Your objective
Without including any picture, repeat the records below exactly.

(Structured page parsing data)

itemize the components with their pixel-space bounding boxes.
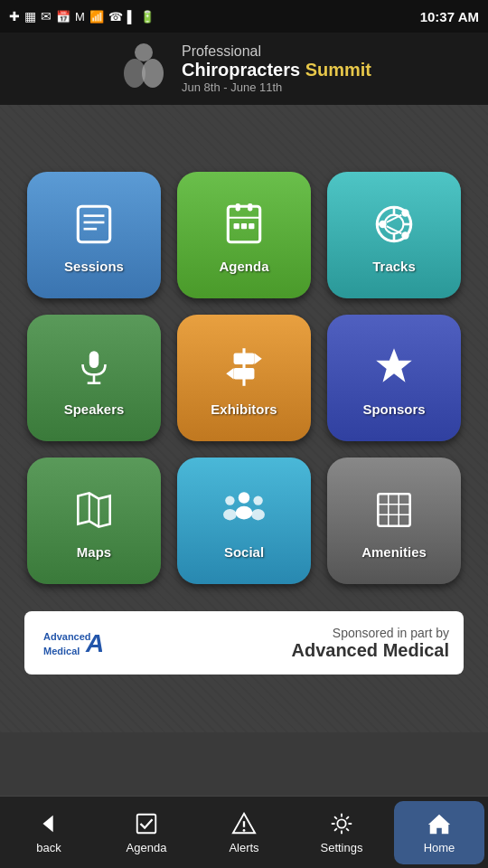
svg-text:A: A (85, 629, 102, 657)
sponsor-name-text: Advanced Medical (113, 640, 449, 661)
agenda-icon (217, 197, 271, 251)
exhibitors-label: Exhibitors (211, 401, 277, 417)
sponsors-label: Sponsors (362, 401, 425, 417)
svg-point-38 (236, 505, 253, 519)
svg-rect-13 (249, 222, 254, 228)
wifi-icon: 📶 (89, 10, 104, 24)
sponsor-banner[interactable]: Advanced Medical A Sponsored in part by … (24, 611, 464, 675)
maps-icon (67, 483, 121, 537)
nav-home-button[interactable]: Home (394, 801, 484, 864)
sim-icon: ▦ (24, 9, 36, 24)
sponsor-logo: Advanced Medical A (39, 620, 102, 665)
svg-rect-12 (241, 222, 247, 228)
svg-rect-8 (236, 203, 240, 211)
svg-point-0 (135, 43, 153, 61)
svg-rect-11 (234, 222, 239, 228)
app-header: Professional Chiropracters Summit Jun 8t… (0, 33, 488, 105)
svg-point-2 (142, 59, 164, 88)
svg-marker-32 (226, 368, 233, 379)
nav-agenda-button[interactable]: Agenda (101, 801, 192, 864)
settings-icon (328, 810, 355, 837)
nav-alerts-button[interactable]: Alerts (199, 801, 289, 864)
tracks-icon (367, 197, 421, 251)
svg-point-56 (337, 819, 345, 827)
battery-icon: 🔋 (140, 10, 155, 24)
nav-back-label: back (36, 841, 61, 854)
nav-home-label: Home (424, 841, 455, 854)
signal-icon: ▌ (127, 10, 136, 24)
svg-point-20 (401, 209, 408, 216)
svg-marker-30 (254, 353, 261, 363)
speakers-label: Speakers (64, 401, 125, 417)
main-content: Sessions Agenda (0, 105, 488, 732)
svg-text:Advanced: Advanced (43, 631, 91, 642)
agenda-button[interactable]: Agenda (177, 172, 311, 298)
agenda-nav-icon (133, 810, 160, 837)
sponsors-icon (367, 340, 421, 394)
sponsors-button[interactable]: Sponsors (327, 315, 461, 441)
svg-point-37 (239, 492, 249, 503)
svg-rect-43 (378, 494, 409, 525)
email-icon: ✉ (41, 9, 52, 24)
svg-point-42 (251, 508, 265, 519)
svg-marker-57 (428, 815, 450, 834)
email2-icon: M (75, 10, 85, 24)
nav-alerts-label: Alerts (229, 841, 258, 854)
svg-rect-31 (234, 368, 255, 379)
header-summit: Summit (305, 60, 371, 80)
calendar-icon: 📅 (56, 10, 70, 24)
header-chiropracters: Chiropracters (182, 60, 300, 80)
sponsor-text-area: Sponsored in part by Advanced Medical (113, 626, 449, 661)
bottom-nav: back Agenda Alerts Sett (0, 796, 488, 868)
svg-point-22 (401, 231, 408, 239)
header-logo (117, 42, 171, 96)
svg-rect-3 (78, 206, 109, 242)
app-grid: Sessions Agenda (18, 163, 470, 593)
exhibitors-icon (217, 340, 271, 394)
header-text: Professional Chiropracters Summit Jun 8t… (182, 43, 371, 94)
maps-button[interactable]: Maps (27, 458, 161, 584)
exhibitors-button[interactable]: Exhibitors (177, 315, 311, 441)
nav-back-button[interactable]: back (4, 801, 94, 864)
svg-rect-9 (248, 203, 252, 211)
add-icon: ✚ (9, 9, 20, 24)
alerts-icon (230, 810, 258, 837)
back-icon (35, 810, 62, 837)
svg-marker-33 (376, 348, 412, 382)
maps-label: Maps (77, 544, 111, 560)
amenities-icon (367, 483, 421, 537)
tracks-label: Tracks (372, 259, 416, 274)
social-icon (217, 483, 271, 537)
svg-rect-29 (234, 353, 255, 363)
nav-settings-label: Settings (321, 841, 363, 854)
sessions-icon (67, 197, 121, 251)
sessions-button[interactable]: Sessions (27, 172, 161, 298)
amenities-label: Amenities (361, 544, 427, 560)
svg-point-21 (379, 220, 386, 227)
nav-settings-button[interactable]: Settings (296, 801, 387, 864)
amenities-button[interactable]: Amenities (327, 458, 461, 584)
header-title-main: Chiropracters Summit (182, 60, 371, 80)
tracks-button[interactable]: Tracks (327, 172, 461, 298)
svg-point-41 (253, 495, 262, 505)
svg-text:Medical: Medical (43, 646, 80, 656)
status-bar: ✚ ▦ ✉ 📅 M 📶 ☎ ▌ 🔋 10:37 AM (0, 0, 488, 33)
phone-icon: ☎ (108, 10, 123, 24)
svg-point-39 (225, 495, 234, 505)
status-time: 10:37 AM (420, 9, 479, 24)
svg-point-40 (223, 508, 237, 519)
svg-marker-34 (78, 493, 109, 526)
nav-agenda-label: Agenda (127, 841, 167, 854)
header-date: Jun 8th - June 11th (182, 80, 371, 94)
svg-marker-51 (42, 816, 52, 833)
social-label: Social (224, 544, 264, 560)
agenda-label: Agenda (219, 259, 268, 274)
svg-rect-25 (89, 351, 99, 368)
svg-rect-52 (137, 815, 156, 834)
sponsored-by-text: Sponsored in part by (113, 626, 449, 640)
home-icon (426, 810, 453, 837)
svg-point-55 (243, 829, 246, 832)
speakers-button[interactable]: Speakers (27, 315, 161, 441)
social-button[interactable]: Social (177, 458, 311, 584)
speakers-icon (67, 340, 121, 394)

Solution for this task
itemize the components with their pixel-space bounding boxes.
svg-text:A: A (85, 629, 102, 657)
sponsor-name-text: Advanced Medical (113, 640, 449, 661)
agenda-icon (217, 197, 271, 251)
exhibitors-label: Exhibitors (211, 401, 277, 417)
sponsors-label: Sponsors (362, 401, 425, 417)
svg-point-38 (236, 505, 253, 519)
svg-rect-13 (249, 222, 254, 228)
wifi-icon: 📶 (89, 10, 104, 24)
sponsor-banner[interactable]: Advanced Medical A Sponsored in part by … (24, 611, 464, 675)
maps-icon (67, 483, 121, 537)
nav-home-button[interactable]: Home (394, 801, 484, 864)
sim-icon: ▦ (24, 9, 36, 24)
sponsor-logo: Advanced Medical A (39, 620, 102, 665)
svg-rect-12 (241, 222, 247, 228)
svg-rect-8 (236, 203, 240, 211)
svg-point-0 (135, 43, 153, 61)
svg-rect-11 (234, 222, 239, 228)
app-header: Professional Chiropracters Summit Jun 8t… (0, 33, 488, 105)
svg-point-2 (142, 59, 164, 88)
svg-marker-32 (226, 368, 233, 379)
nav-agenda-button[interactable]: Agenda (101, 801, 192, 864)
settings-icon (328, 810, 355, 837)
nav-alerts-button[interactable]: Alerts (199, 801, 289, 864)
tracks-icon (367, 197, 421, 251)
svg-point-56 (337, 819, 345, 827)
battery-icon: 🔋 (140, 10, 155, 24)
nav-back-label: back (36, 841, 61, 854)
nav-home-label: Home (424, 841, 455, 854)
signal-icon: ▌ (127, 10, 136, 24)
svg-point-20 (401, 209, 408, 216)
svg-marker-30 (254, 353, 261, 363)
speakers-label: Speakers (64, 401, 125, 417)
main-content: Sessions Agenda (0, 105, 488, 732)
svg-text:Advanced: Advanced (43, 631, 91, 642)
agenda-button[interactable]: Agenda (177, 172, 311, 298)
agenda-nav-icon (133, 810, 160, 837)
sponsors-icon (367, 340, 421, 394)
sponsors-button[interactable]: Sponsors (327, 315, 461, 441)
svg-point-37 (239, 492, 249, 503)
svg-rect-43 (378, 494, 409, 525)
email-icon: ✉ (41, 9, 52, 24)
svg-point-42 (251, 508, 265, 519)
svg-marker-57 (428, 815, 450, 834)
email2-icon: M (75, 10, 85, 24)
nav-alerts-label: Alerts (229, 841, 258, 854)
svg-rect-31 (234, 368, 255, 379)
header-summit: Summit (305, 60, 371, 80)
calendar-icon: 📅 (56, 10, 70, 24)
header-chiropracters: Chiropracters (182, 60, 300, 80)
sponsor-text-area: Sponsored in part by Advanced Medical (113, 626, 449, 661)
bottom-nav: back Agenda Alerts Sett (0, 796, 488, 868)
svg-point-22 (401, 231, 408, 239)
header-logo (117, 42, 171, 96)
svg-rect-3 (78, 206, 109, 242)
app-grid: Sessions Agenda (18, 163, 470, 593)
exhibitors-icon (217, 340, 271, 394)
header-text: Professional Chiropracters Summit Jun 8t… (182, 43, 371, 94)
maps-button[interactable]: Maps (27, 458, 161, 584)
exhibitors-button[interactable]: Exhibitors (177, 315, 311, 441)
nav-back-button[interactable]: back (4, 801, 94, 864)
svg-rect-9 (248, 203, 252, 211)
add-icon: ✚ (9, 9, 20, 24)
alerts-icon (230, 810, 258, 837)
back-icon (35, 810, 62, 837)
svg-marker-33 (376, 348, 412, 382)
maps-label: Maps (77, 544, 111, 560)
amenities-icon (367, 483, 421, 537)
tracks-label: Tracks (372, 259, 416, 274)
social-icon (217, 483, 271, 537)
svg-rect-29 (234, 353, 255, 363)
nav-settings-label: Settings (321, 841, 363, 854)
sessions-icon (67, 197, 121, 251)
sessions-button[interactable]: Sessions (27, 172, 161, 298)
amenities-label: Amenities (361, 544, 427, 560)
svg-point-21 (379, 220, 386, 227)
nav-settings-button[interactable]: Settings (296, 801, 387, 864)
amenities-button[interactable]: Amenities (327, 458, 461, 584)
header-title-main: Chiropracters Summit (182, 60, 371, 80)
tracks-button[interactable]: Tracks (327, 172, 461, 298)
svg-point-41 (253, 495, 262, 505)
svg-text:Medical: Medical (43, 646, 80, 656)
status-bar: ✚ ▦ ✉ 📅 M 📶 ☎ ▌ 🔋 10:37 AM (0, 0, 488, 33)
phone-icon: ☎ (108, 10, 123, 24)
svg-point-39 (225, 495, 234, 505)
status-time: 10:37 AM (420, 9, 479, 24)
svg-point-40 (223, 508, 237, 519)
svg-marker-34 (78, 493, 109, 526)
nav-agenda-label: Agenda (127, 841, 167, 854)
header-date: Jun 8th - June 11th (182, 80, 371, 94)
svg-marker-51 (42, 816, 52, 833)
social-label: Social (224, 544, 264, 560)
agenda-label: Agenda (219, 259, 268, 274)
svg-rect-25 (89, 351, 99, 368)
svg-rect-52 (137, 815, 156, 834)
sponsored-by-text: Sponsored in part by (113, 626, 449, 640)
home-icon (426, 810, 453, 837)
svg-point-55 (243, 829, 246, 832)
speakers-button[interactable]: Speakers (27, 315, 161, 441)
social-button[interactable]: Social (177, 458, 311, 584)
speakers-icon (67, 340, 121, 394)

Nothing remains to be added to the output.